= WORK INSTRUCTION =
Your task is to extract the lines from the one holding "锻件。采用先进的锻造技术和设" through the end of the material. Set them down exactly and add nothing.
- - - - - - -
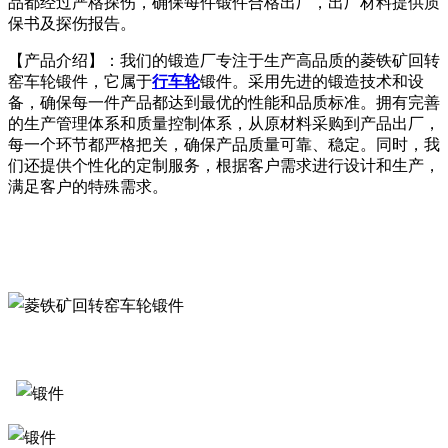
品都经过严格探伤，确保每件锻件合格出厂，出厂材料提供质
保书及探伤报告。
【产品介绍】：我们的锻造厂专注于生产高品质的菱铁矿回转
窑车轮锻件，它属于
行车轮
锻件。采用先进的锻造技术和设
备，确保每一件产品都达到最优的性能和品质标准。拥有完善
的生产管理体系和质量控制体系，从原材料采购到产品出厂，
每一个环节都严格把关，确保产品质量可靠、稳定。同时，我
们还提供个性化的定制服务，根据客户需求进行设计和生产，
满足客户的特殊需求。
- - - - - - -
= TASK RESPONSE =
锻件。采用先进的锻造技术和设
备，确保每一件产品都达到最优的性能和品质标准。拥有完善
的生产管理体系和质量控制体系，从原材料采购到产品出厂，
每一个环节都严格把关，确保产品质量可靠、稳定。同时，我
们还提供个性化的定制服务，根据客户需求进行设计和生产，
满足客户的特殊需求。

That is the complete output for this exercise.